> **To do**:
Among the records below, which lines contain the string "Share"? Report them.

> **Material supplied**:

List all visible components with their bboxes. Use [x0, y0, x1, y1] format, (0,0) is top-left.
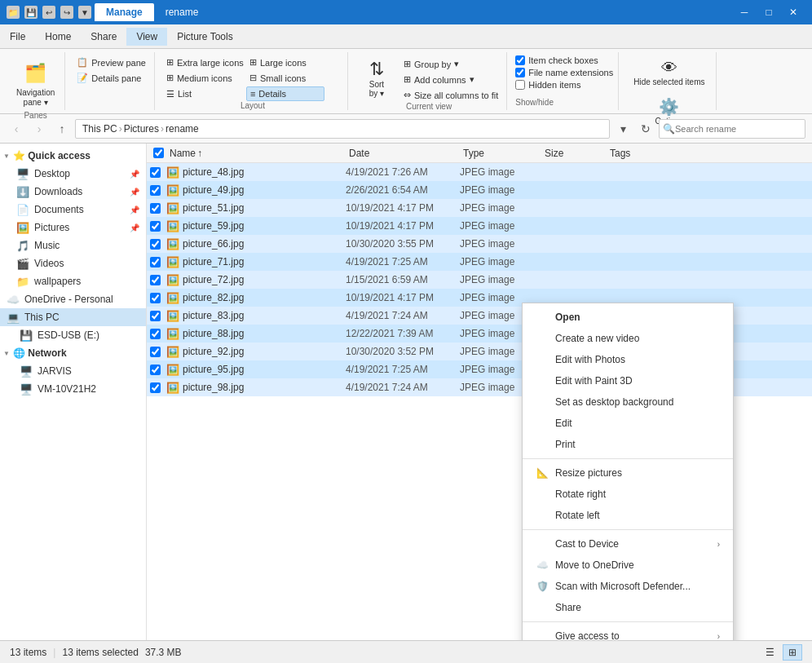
search-box[interactable]: 🔍 [659, 119, 805, 139]
sidebar-item-vm[interactable]: 🖥️ VM-10V21H2 [0, 380, 146, 398]
file-checkbox-10[interactable] [150, 347, 166, 357]
details-view-toggle[interactable]: ☰ [760, 644, 779, 661]
minimize-button[interactable]: ─ [732, 4, 757, 20]
file-check-input-4[interactable] [150, 239, 161, 250]
search-input[interactable] [675, 124, 801, 134]
forward-button[interactable]: › [29, 119, 49, 139]
network-section[interactable]: ▼ 🌐 Network [0, 344, 146, 362]
size-columns-button[interactable]: ⇔ Size all columns to fit [400, 88, 501, 102]
dropdown-icon[interactable]: ▼ [78, 6, 91, 19]
sidebar-item-esb-usb[interactable]: 💾 ESD-USB (E:) [0, 326, 146, 344]
quick-access-section[interactable]: ▼ ⭐ Quick access [0, 147, 146, 165]
file-check-input-3[interactable] [150, 221, 161, 232]
menu-share[interactable]: Share [81, 28, 126, 46]
sidebar-item-documents[interactable]: 📄 Documents 📌 [0, 201, 146, 219]
ctx-item-print[interactable]: Print [523, 434, 733, 455]
file-check-input-5[interactable] [150, 257, 161, 267]
ctx-item-set-as-desktop-background[interactable]: Set as desktop background [523, 391, 733, 413]
file-check-input-6[interactable] [150, 275, 161, 285]
dropdown-path-button[interactable]: ▾ [613, 119, 633, 139]
ctx-item-move-to-onedrive[interactable]: ☁️ Move to OneDrive [523, 555, 733, 576]
quick-access-icon[interactable]: 💾 [24, 6, 38, 19]
col-check-header[interactable] [150, 146, 166, 160]
col-date-header[interactable]: Date [346, 146, 460, 161]
window-controls[interactable]: ─ □ ✕ [732, 4, 805, 20]
file-checkbox-3[interactable] [150, 221, 166, 232]
file-check-input-12[interactable] [150, 382, 161, 393]
hidden-items-input[interactable] [515, 80, 525, 90]
ctx-item-edit-with-paint-3d[interactable]: Edit with Paint 3D [523, 370, 733, 391]
ctx-item-rotate-right[interactable]: Rotate right [523, 484, 733, 505]
small-icons-button[interactable]: ⊟ Small icons [246, 71, 324, 85]
details-button[interactable]: ≡ Details [246, 86, 324, 101]
file-checkbox-8[interactable] [150, 311, 166, 321]
refresh-button[interactable]: ↻ [636, 119, 655, 139]
file-checkbox-4[interactable] [150, 239, 166, 250]
group-by-button[interactable]: ⊞ Group by ▾ [400, 57, 501, 71]
file-checkbox-11[interactable] [150, 365, 166, 375]
ctx-item-create-a-new-video[interactable]: Create a new video [523, 328, 733, 349]
file-checkbox-1[interactable] [150, 185, 166, 196]
sidebar-item-jarvis[interactable]: 🖥️ JARVIS [0, 362, 146, 380]
col-name-header[interactable]: Name ↑ [166, 146, 346, 161]
file-checkbox-2[interactable] [150, 203, 166, 214]
maximize-button[interactable]: □ [757, 4, 781, 20]
file-checkbox-12[interactable] [150, 382, 166, 393]
table-row[interactable]: 🖼️ picture_48.jpg 4/19/2021 7:26 AM JPEG… [147, 163, 812, 181]
manage-tab[interactable]: Manage [95, 3, 154, 21]
file-check-input-2[interactable] [150, 203, 161, 214]
preview-pane-button[interactable]: 📋 Preview pane [73, 55, 149, 69]
address-path[interactable]: This PC › Pictures › rename [75, 119, 610, 139]
menu-file[interactable]: File [0, 28, 35, 46]
large-icons-button[interactable]: ⊞ Large icons [246, 55, 324, 69]
sidebar-item-wallpapers[interactable]: 📁 wallpapers [0, 272, 146, 290]
file-check-input-8[interactable] [150, 311, 161, 321]
sidebar-item-downloads[interactable]: ⬇️ Downloads 📌 [0, 183, 146, 201]
up-button[interactable]: ↑ [52, 119, 72, 139]
item-checkboxes-toggle[interactable]: Item check boxes [515, 55, 613, 65]
menu-view[interactable]: View [126, 28, 167, 46]
sidebar-item-desktop[interactable]: 🖥️ Desktop 📌 [0, 165, 146, 183]
sort-by-button[interactable]: ⇅ Sortby ▾ [356, 55, 397, 102]
undo-icon[interactable]: ↩ [42, 6, 55, 19]
file-check-input-9[interactable] [150, 329, 161, 339]
back-button[interactable]: ‹ [7, 119, 26, 139]
col-type-header[interactable]: Type [460, 146, 541, 161]
col-tags-header[interactable]: Tags [607, 146, 672, 161]
file-checkbox-9[interactable] [150, 329, 166, 339]
file-checkbox-5[interactable] [150, 257, 166, 267]
table-row[interactable]: 🖼️ picture_66.jpg 10/30/2020 3:55 PM JPE… [147, 235, 812, 253]
file-check-input-7[interactable] [150, 293, 161, 303]
file-check-input-11[interactable] [150, 365, 161, 375]
table-row[interactable]: 🖼️ picture_71.jpg 4/19/2021 7:25 AM JPEG… [147, 253, 812, 271]
sidebar-item-music[interactable]: 🎵 Music [0, 236, 146, 254]
select-all-checkbox[interactable] [153, 148, 164, 158]
redo-icon[interactable]: ↪ [60, 6, 73, 19]
item-checkboxes-input[interactable] [515, 55, 525, 65]
table-row[interactable]: 🖼️ picture_49.jpg 2/26/2021 6:54 AM JPEG… [147, 181, 812, 199]
ctx-item-cast-to-device[interactable]: Cast to Device › [523, 533, 733, 555]
add-columns-button[interactable]: ⊞ Add columns ▾ [400, 73, 501, 86]
sidebar-item-onedrive[interactable]: ☁️ OneDrive - Personal [0, 290, 146, 308]
extra-large-icons-button[interactable]: ⊞ Extra large icons [163, 55, 245, 69]
list-button[interactable]: ☰ List [163, 86, 245, 101]
large-view-toggle[interactable]: ⊞ [783, 644, 802, 661]
menu-home[interactable]: Home [35, 28, 81, 46]
file-check-input-1[interactable] [150, 185, 161, 196]
file-name-extensions-input[interactable] [515, 68, 525, 77]
ctx-item-share[interactable]: Share [523, 597, 733, 618]
ctx-item-resize-pictures[interactable]: 📐 Resize pictures [523, 462, 733, 484]
file-checkbox-7[interactable] [150, 293, 166, 303]
file-checkbox-6[interactable] [150, 275, 166, 285]
file-check-input-10[interactable] [150, 347, 161, 357]
col-size-header[interactable]: Size [541, 146, 607, 161]
table-row[interactable]: 🖼️ picture_59.jpg 10/19/2021 4:17 PM JPE… [147, 217, 812, 235]
nav-pane-button[interactable]: 🗂️ Navigationpane ▾ [11, 55, 60, 111]
sidebar-item-pictures[interactable]: 🖼️ Pictures 📌 [0, 219, 146, 236]
ctx-item-rotate-left[interactable]: Rotate left [523, 505, 733, 526]
table-row[interactable]: 🖼️ picture_72.jpg 1/15/2021 6:59 AM JPEG… [147, 271, 812, 289]
details-pane-button[interactable]: 📝 Details pane [73, 71, 149, 85]
ctx-item-edit[interactable]: Edit [523, 413, 733, 434]
close-button[interactable]: ✕ [781, 4, 805, 20]
ctx-item-edit-with-photos[interactable]: Edit with Photos [523, 349, 733, 370]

> **Written solution**:
menu-share[interactable]: Share [81, 28, 126, 46]
ctx-item-share[interactable]: Share [523, 597, 733, 618]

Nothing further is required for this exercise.